***** INFORMATION SUPPLIED *****

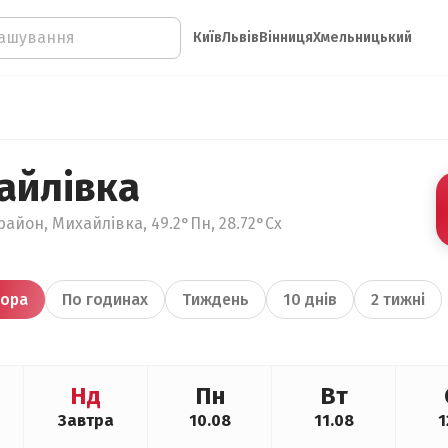
Київ
Львів
Вінниця
Хмельницький
айлівка
район, Михайлівка, 49.2°Пн, 28.72°Сх
ора
По годинах
Тиждень
10 днів
2 тижні
Нд
Пн
Вт
Завтра
10.08
11.08
1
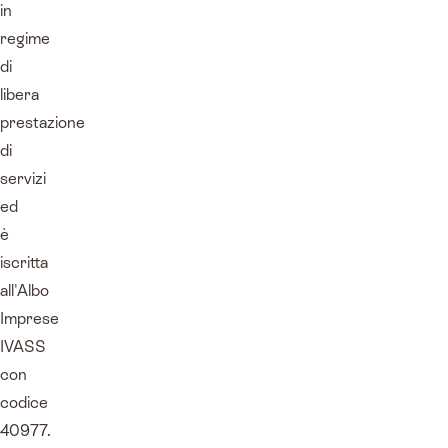
in
regime
di
libera
prestazione
di
servizi
ed
è
iscritta
all'Albo
Imprese
IVASS
con
codice
40977.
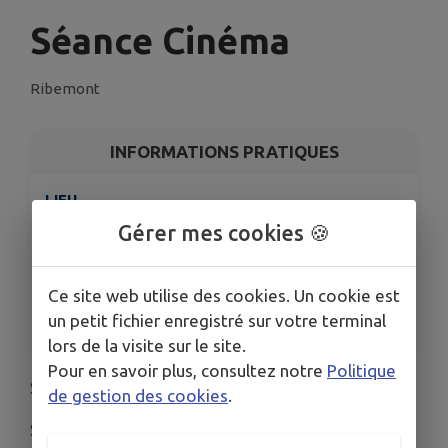
Séance Cinéma
Ribemont
INFORMATIONS PRATIQUES
LIEU
Salle polyvalente
Gérer mes cookies 🍪
DATE
Le mar. 26 mai
Ce site web utilise des cookies. Un cookie est
HORAIRES
un petit fichier enregistré sur votre terminal
De 20h00 à 23h00
lors de la visite sur le site.
Pour en savoir plus, consultez notre
Politique
Séance cinéma le Mardi 26 Mai à 20 h
de gestion des cookies
.
Salle Polyvalente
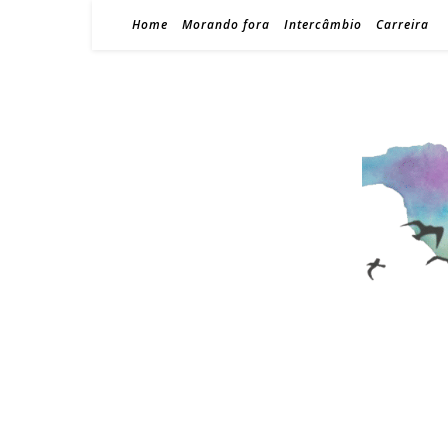
Home
Morando fora
Intercâmbio
Carreira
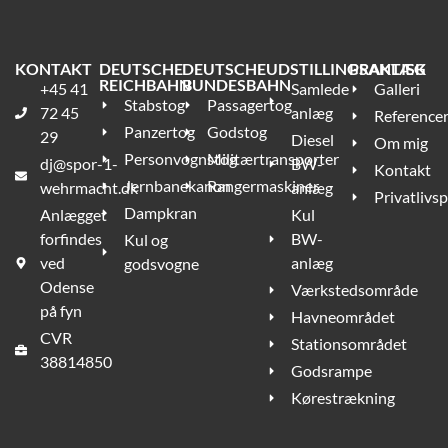
KONTAKT
DEUTSCHE
DEUTSCHE
UDSTILLINGSANLÆG
PRAKTISK
REICHBAHN
BUNDESBAHN
+45 41
Samlede
Galleri
Stabstog
Passagertog
72 45
anlæg
Reference
Panzertog
Godstog
29
Diesel
Om mig
Personvognstog
Militærtransporter
dj@spor-1-
BW-
Kontakt
Jernbanekanon
Rangermaskiner
wehrmacht.dk
anlæg
Privatlivsp
Dampkran
Anlægget
Kul
forfindes
BW-
Kul og
ved
anlæg
godsvogne
Odense
Værkstedsområde
på fyn
Havneområdet
CVR
Stationsområdet
38814850
Godsrampe
Kørestrækning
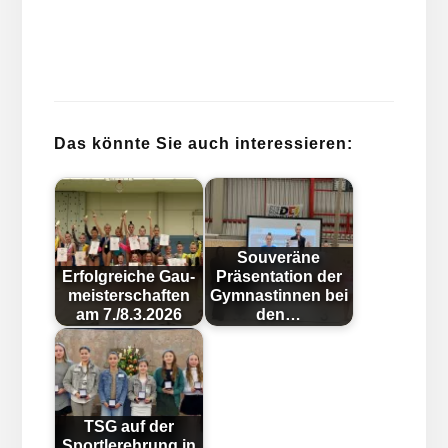
Das könnte Sie auch interessieren:
Souveräne
Erfolgreiche Gau­
Präsentation der
meist­er­schaft­en
Gymnastinnen bei
am 7./8.3.2026
den…
TSG auf der
Sportlerehrung in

*****

EXERCISE PROMPT
Return exactly the lines of the data, beginning with the first and ending with the line containing "Jernbanekanon". Skip the pictures.

ANSWER SPACE
Київ
Львів
Вінниця
Хмельницький
айлівка
район, Михайлівка, 49.2°Пн, 28.72°Сх
ора
По годинах
Тиждень
10 днів
2 тижні
Нд
Пн
Вт
Завтра
10.08
11.08
1
in
regime
di
libera
prestazione
di
servizi
ed
è
iscritta
all'Albo
Imprese
IVASS
con
codice
40977.
Séance Cinéma
Ribemont
INFORMATIONS PRATIQUES
LIEU
Salle polyvalente
Gérer mes cookies 🍪
DATE
Le mar. 26 mai
Ce site web utilise des cookies. Un cookie est
HORAIRES
un petit fichier enregistré sur votre terminal
De 20h00 à 23h00
lors de la visite sur le site.
Pour en savoir plus, consultez notre
Politique
Séance cinéma le Mardi 26 Mai à 20 h
de gestion des cookies
.
Salle Polyvalente
Home
Morando fora
Intercâmbio
Carreira
KONTAKT
DEUTSCHE
DEUTSCHE
UDSTILLINGSANLÆG
PRAKTISK
REICHBAHN
BUNDESBAHN
+45 41
Samlede
Galleri
Stabstog
Passagertog
72 45
anlæg
Reference
Panzertog
Godstog
29
Diesel
Om mig
Personvognstog
Militærtransporter
dj@spor-1-
BW-
Kontakt
Jernbanekanon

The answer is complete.